TASK GOAL: The lines to return are those below that contain the word "cuisine".

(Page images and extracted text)
----

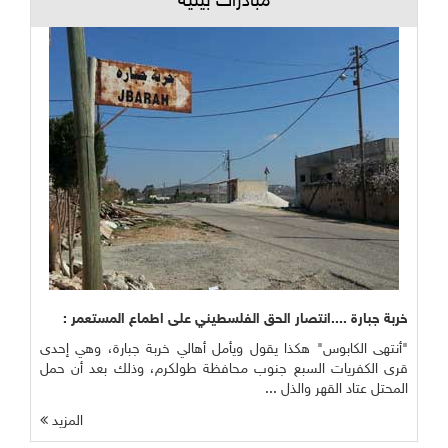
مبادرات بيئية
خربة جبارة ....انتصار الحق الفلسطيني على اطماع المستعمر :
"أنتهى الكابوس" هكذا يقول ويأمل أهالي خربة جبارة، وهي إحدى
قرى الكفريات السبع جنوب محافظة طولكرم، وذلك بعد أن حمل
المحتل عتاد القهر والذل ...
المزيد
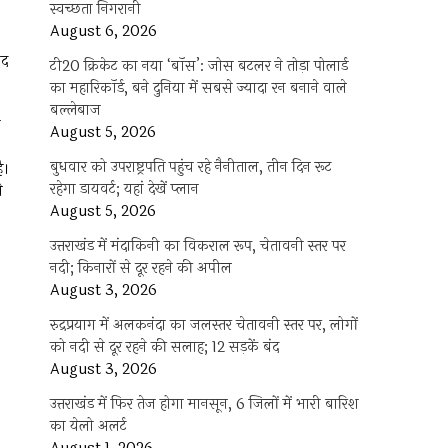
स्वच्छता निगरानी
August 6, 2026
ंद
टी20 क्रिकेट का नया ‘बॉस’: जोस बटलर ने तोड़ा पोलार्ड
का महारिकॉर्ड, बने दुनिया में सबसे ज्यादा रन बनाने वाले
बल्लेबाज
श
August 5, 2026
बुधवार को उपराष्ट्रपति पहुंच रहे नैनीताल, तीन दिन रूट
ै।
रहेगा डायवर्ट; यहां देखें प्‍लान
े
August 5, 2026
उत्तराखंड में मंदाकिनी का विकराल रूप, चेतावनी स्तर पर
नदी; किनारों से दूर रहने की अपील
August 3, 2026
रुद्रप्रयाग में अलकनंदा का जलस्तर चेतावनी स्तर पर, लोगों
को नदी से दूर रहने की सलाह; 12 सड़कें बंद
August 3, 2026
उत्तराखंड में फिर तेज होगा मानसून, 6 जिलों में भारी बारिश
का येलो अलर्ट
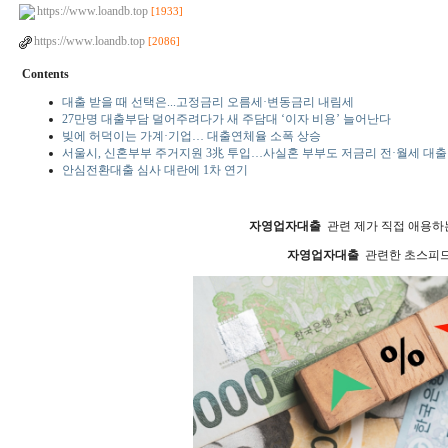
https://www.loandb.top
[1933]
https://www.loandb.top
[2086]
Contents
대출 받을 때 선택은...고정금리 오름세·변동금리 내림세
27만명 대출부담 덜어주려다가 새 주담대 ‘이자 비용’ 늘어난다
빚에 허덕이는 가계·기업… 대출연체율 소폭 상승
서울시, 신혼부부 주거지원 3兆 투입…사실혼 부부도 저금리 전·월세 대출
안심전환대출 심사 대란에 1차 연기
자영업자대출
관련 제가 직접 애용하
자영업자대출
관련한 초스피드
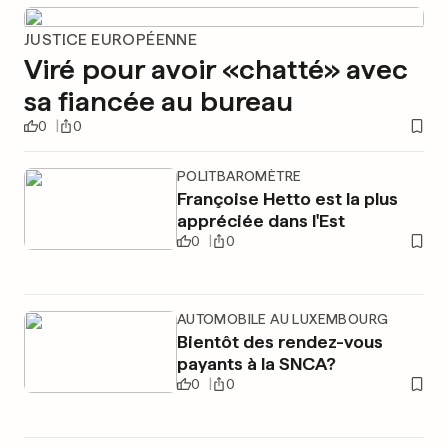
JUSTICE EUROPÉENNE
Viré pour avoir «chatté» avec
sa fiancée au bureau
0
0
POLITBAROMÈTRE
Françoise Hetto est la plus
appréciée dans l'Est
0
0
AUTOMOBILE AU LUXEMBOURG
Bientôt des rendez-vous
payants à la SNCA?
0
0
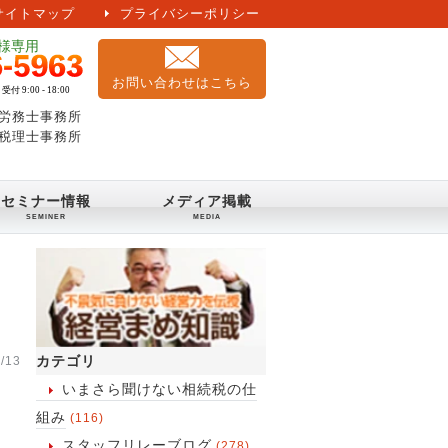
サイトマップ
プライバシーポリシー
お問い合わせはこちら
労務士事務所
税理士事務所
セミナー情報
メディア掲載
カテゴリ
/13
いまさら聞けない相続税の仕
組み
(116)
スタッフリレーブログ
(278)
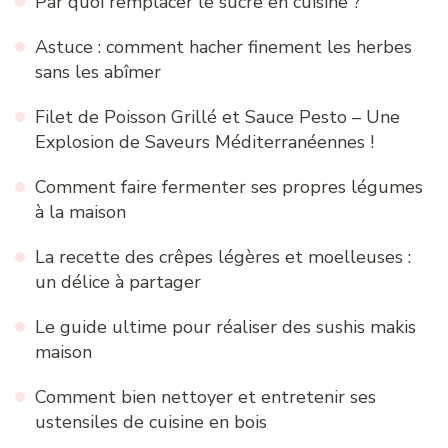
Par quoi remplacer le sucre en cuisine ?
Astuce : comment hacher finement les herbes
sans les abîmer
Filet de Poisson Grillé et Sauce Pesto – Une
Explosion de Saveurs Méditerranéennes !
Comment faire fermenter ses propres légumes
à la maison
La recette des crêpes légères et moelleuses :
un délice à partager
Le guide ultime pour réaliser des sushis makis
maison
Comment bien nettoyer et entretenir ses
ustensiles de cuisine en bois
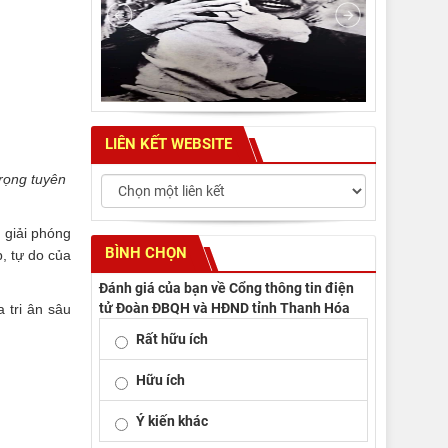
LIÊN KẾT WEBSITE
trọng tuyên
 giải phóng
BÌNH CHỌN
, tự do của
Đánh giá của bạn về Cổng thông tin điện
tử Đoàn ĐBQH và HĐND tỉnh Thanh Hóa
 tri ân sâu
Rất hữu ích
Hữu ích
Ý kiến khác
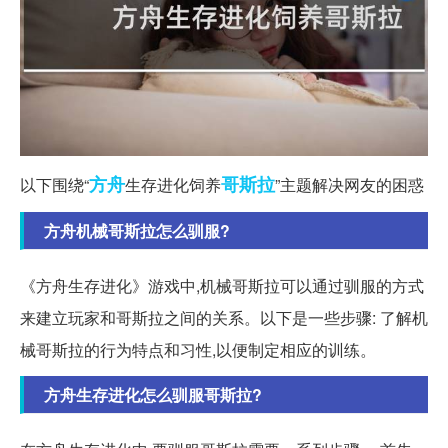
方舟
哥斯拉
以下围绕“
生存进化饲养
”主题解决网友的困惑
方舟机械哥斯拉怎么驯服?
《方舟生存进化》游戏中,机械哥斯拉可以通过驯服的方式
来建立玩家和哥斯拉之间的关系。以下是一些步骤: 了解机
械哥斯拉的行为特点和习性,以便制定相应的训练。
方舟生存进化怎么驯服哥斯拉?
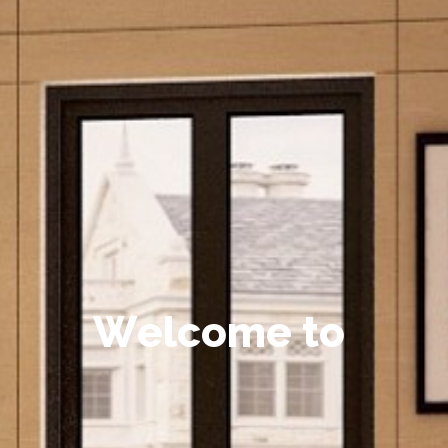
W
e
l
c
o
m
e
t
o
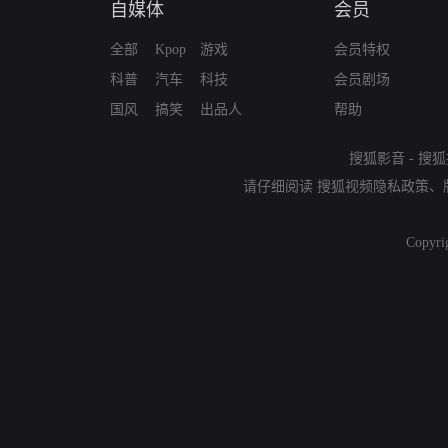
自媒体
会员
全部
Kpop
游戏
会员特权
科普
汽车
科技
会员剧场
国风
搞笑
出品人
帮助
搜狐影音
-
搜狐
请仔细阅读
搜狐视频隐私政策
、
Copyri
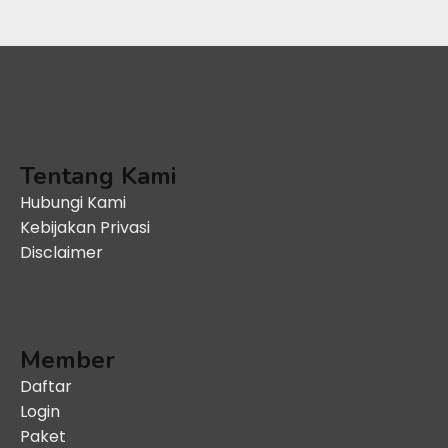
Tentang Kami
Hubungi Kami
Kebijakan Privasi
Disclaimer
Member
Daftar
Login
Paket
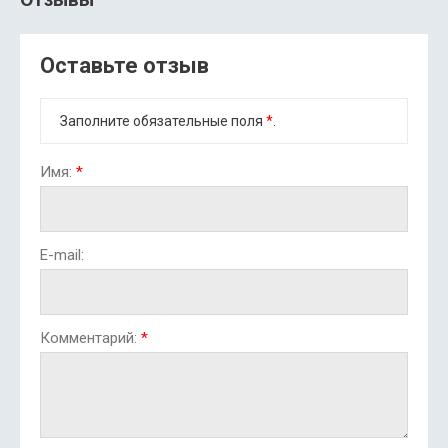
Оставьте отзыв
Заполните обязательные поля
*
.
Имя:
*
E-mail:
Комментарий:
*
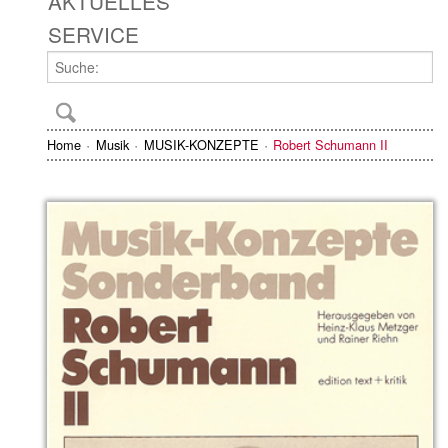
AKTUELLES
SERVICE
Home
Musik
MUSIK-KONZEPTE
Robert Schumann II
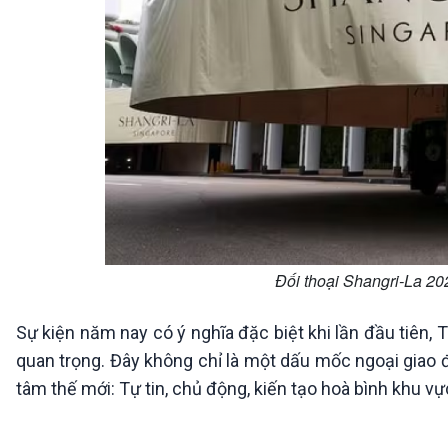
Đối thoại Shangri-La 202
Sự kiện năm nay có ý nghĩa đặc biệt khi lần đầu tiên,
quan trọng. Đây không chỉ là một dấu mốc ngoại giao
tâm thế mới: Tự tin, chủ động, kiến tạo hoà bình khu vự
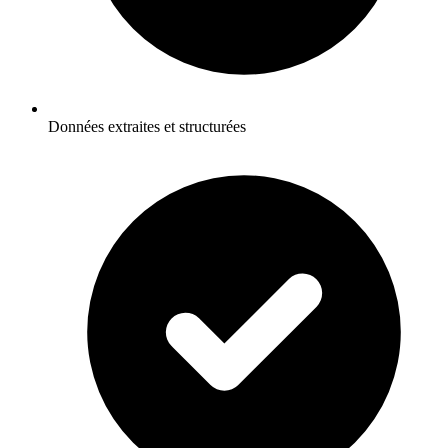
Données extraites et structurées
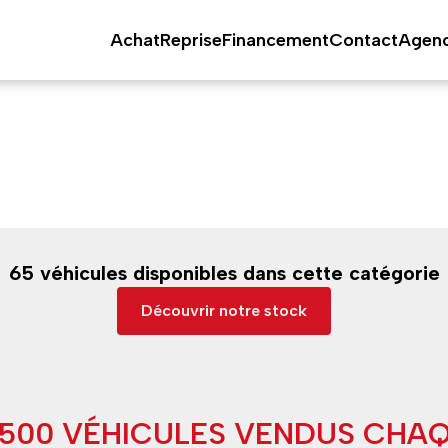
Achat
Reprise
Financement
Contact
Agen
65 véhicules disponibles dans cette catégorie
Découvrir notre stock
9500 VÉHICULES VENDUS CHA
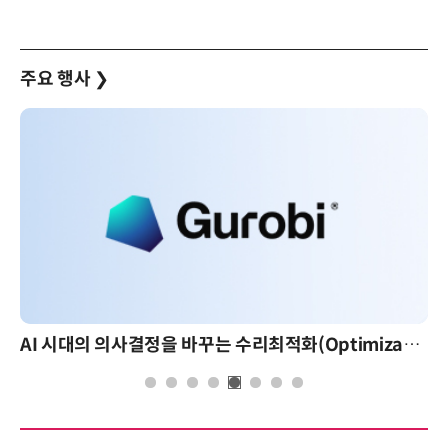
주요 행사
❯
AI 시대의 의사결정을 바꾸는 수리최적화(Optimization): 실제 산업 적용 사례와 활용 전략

----

TASK ANSWER:
Par quoi remplacer le sucre en cuisine ?
ustensiles de cuisine en bois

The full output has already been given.